タナベ Research Memo(4):2023年3月期はグループシナジーも寄与し、2期連続2ケタ増収増益を達成(1)

Fisco

発行済 2023年08月09日 14:34

更新済 2023年08月09日 14:45

*14:34JST タナベ Research Memo(4):2023年3月期はグループシナジーも寄与し、2期連続2ケタ増収増益を達成(1) ■業績動向

1. 2023年3月期の業績概要
タナベコンサルティンググループ (TYO:9644)の2023年3月期の連結業績は、売上高で前期比11.2%増の11,759百万円、営業利益で同24.4%増の1,152百万円、経常利益で同24.9%増の1,163百万円、親会社株主に帰属する当期純利益で同19.9%増の724百万円と2期連続で2ケタ増収増益となり、売上高は2期連続で過去最高を更新した。
また、2022年11月に上方修正した計画に対してもそれぞれ上回って着地し、人員体制強化に伴う人件費・採用費・教育費やテレビCM等のブランディング投資関連の費用を計上するなかで、好決算となった。

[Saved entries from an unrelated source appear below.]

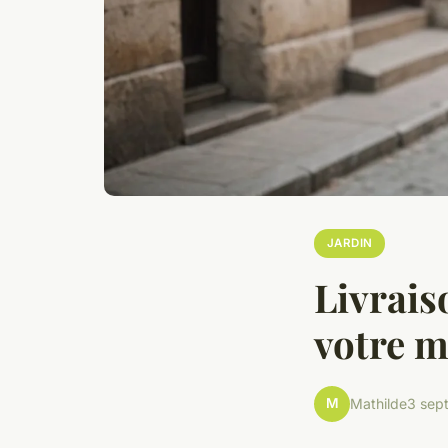
JARDIN
Livraiso
votre m
M
Mathilde
3 sep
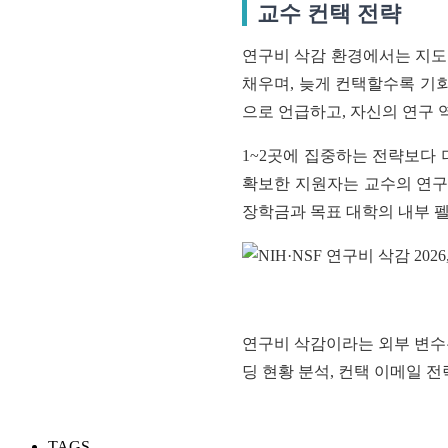
교수 컨택 전략
연구비 삭감 환경에서는 지도
채우며, 늦게 컨택할수록 기
으로 언급하고, 자신의 연구 
1~2곳에 집중하는 전략보다
확보한 지원자는 교수의 연구
장학금과 목표 대학의 내부 
연구비 삭감이라는 외부 변수는
딩 현황 분석, 컨택 이메일 
TAGS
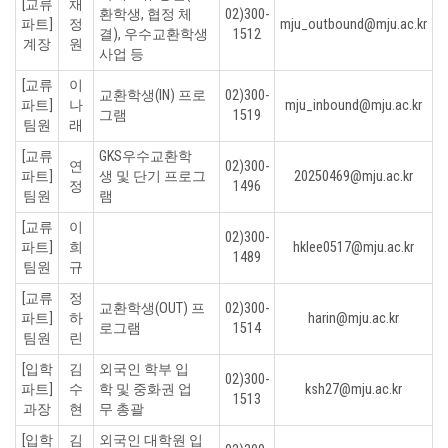
[교류
채
환학생, 협정 체
02)300-
파트]
정
mju_outbound@mju.ac.kr
결), 우수교환학생
1512
계장
원
사업 등
[교류
이
교환학생(IN) 프로
02)300-
파트]
나
mju_inbound@mju.ac.kr
그램
1519
팀원
래
[교류
GKS우수교환학
연
02)300-
파트]
생 및 단기 프로그
20250469@mju.ac.kr
정
1496
팀원
램
[교류
이
02)300-
파트]
희
hklee0517@mju.ac.kr
1489
팀원
규
[교류
정
교환학생(OUT) 프
02)300-
파트]
하
harin@mju.ac.kr
로그램
1514
팀원
린
[입학
김
외국인 학부 입
02)300-
파트]
수
학 및 중화권 업
ksh27@mju.ac.kr
1513
과장
현
무 총괄
[입학
김
외국인 대학원 입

ウクライナにおける地政学リスクの高まりに端を発したエネルギー価格の高騰や物価上昇、円安の進展などにより、企業収益の先行きについて不透明感が強まる環境ではあったものの、ウィズコロナやアフターコロナ時代に対応するための成長戦略の立案・推進、DX戦略の立案・推進、人的資本経営の実装、M&A、ブランディング支援に至るまですべての経営コンサルティング領域において売上高が伸長した。
グループ会社同士での経営コンサルティングメニューの共同開発や顧客の相互送客、専門マーケティングサイトを通じた見込み顧客の獲得など、成長に向けてここ1~2年で取り組んできた施策の成果が顕在化した格好だ。
特に、上場大企業や中堅企業、自治体からの引き合い増加が目立ち、期初計画には織り込んでいなかった大型案件を複数受注したことも収益増に貢献した。

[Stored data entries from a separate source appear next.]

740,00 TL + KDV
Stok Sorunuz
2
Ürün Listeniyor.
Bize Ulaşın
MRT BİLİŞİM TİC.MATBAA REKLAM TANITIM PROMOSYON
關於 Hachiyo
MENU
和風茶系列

売上高のうち、チームコンサルティング契約売上高は前期比26.7%増の7,768百万円、期中平均契約社数は同14.6%増の971社といずれも過去最高を更新し、売上構成比率も前期の58.0%から66.1%に上昇した。
ジェイスリーが新たに加わった効果もあるが、既存事業会社も売上高、契約社数ともに順調に拡大した。
また、チームコンサルティング契約の平均売上単価も大口案件を受注したこともあり、前期比10.5%増の800万円に上昇した。

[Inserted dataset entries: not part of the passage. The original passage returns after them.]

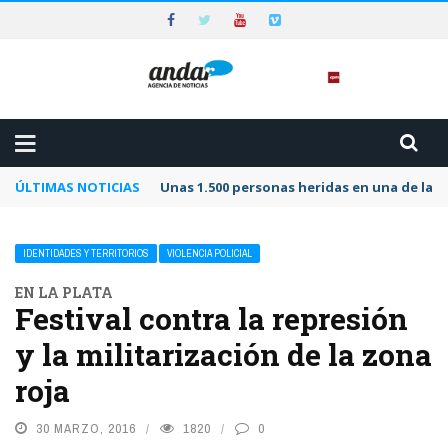
ÚLTIMAS NOTICIAS
Unas 1.500 personas heridas en una de las 
IDENTIDADES Y TERRITORIOS
VIOLENCIA POLICIAL
EN LA PLATA
Festival contra la represión
y la militarización de la zona
roja
30 MARZO, 2016
1820
0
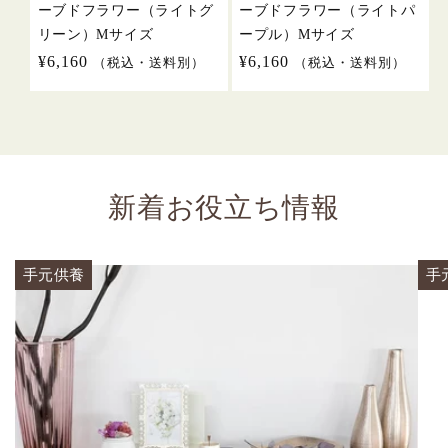
ーブドフラワー（ライトグ
ーブドフラワー（ライトパ
リーン）Mサイズ
ープル）Mサイズ
通
¥6,160
通
¥6,160
（税込・送料別）
（税込・送料別）
常
常
価
価
格
格
新着お役立ち情報
手元供養
手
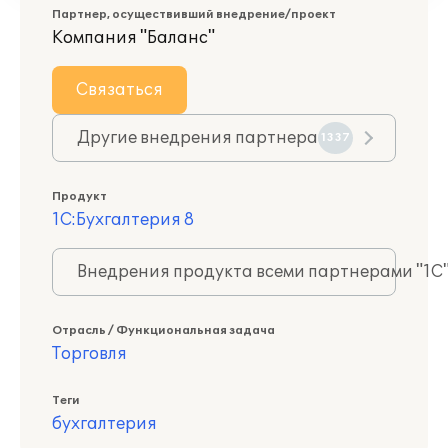
Партнер, осуществивший внедрение/проект
Компания "Баланс"
Связаться
Другие внедрения партнера
1337
Продукт
1С:Бухгалтерия 8
Внедрения продукта всеми партнерами "1С
Отрасль / Функциональная задача
Торговля
Теги
бухгалтерия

売上総利益率は前期の45.3%から44.2%に低下した。
子会社が今まで販管費に計上していたコンサルタントの人件費を売上原価に振り替えたことや外注費の増加が要因となっている。
販管費については人的資本投資やブランディング投資を実施したことにより、前期比191百万円の増加となった。
営業利益の増減要因を見ると、人的資本投資の増加(人件費及び採用費)で436百万円、持株会社体制への移行費用や創業65周年記念事業費用、ブランディング費用(テレビCM等を実施)等による販管費の増加103百万円を増収効果で吸収した格好だ。
この結果、売上高営業利益率は前期の8.8%から9.8%に上昇した。


また、子会社3社の業績も協業効果もあっていずれも順調に拡大した。
リーディング・ソリューションについては過去最高売上を更新した。
グローウィン・パートナーズについても、クロスボーダー案件や国内スタートアップ企業のM&A案件、ERP実装案件などを受注し収益に貢献した。
ジェイスリーについても規模は小さいものの計画通り順調に推移したようだ。
なお、2023年2月に子会社化したカーツメディアワークスについては2024年3月期から連結業績に上乗せされることになる。
なお、親会社株主に帰属する当期純利益の増益率が経常利益よりも低くなっているのは、これら子会社の収益拡大により非支配株主に帰属する当期純利益が前期の18百万円から45百万円に増加したためだ。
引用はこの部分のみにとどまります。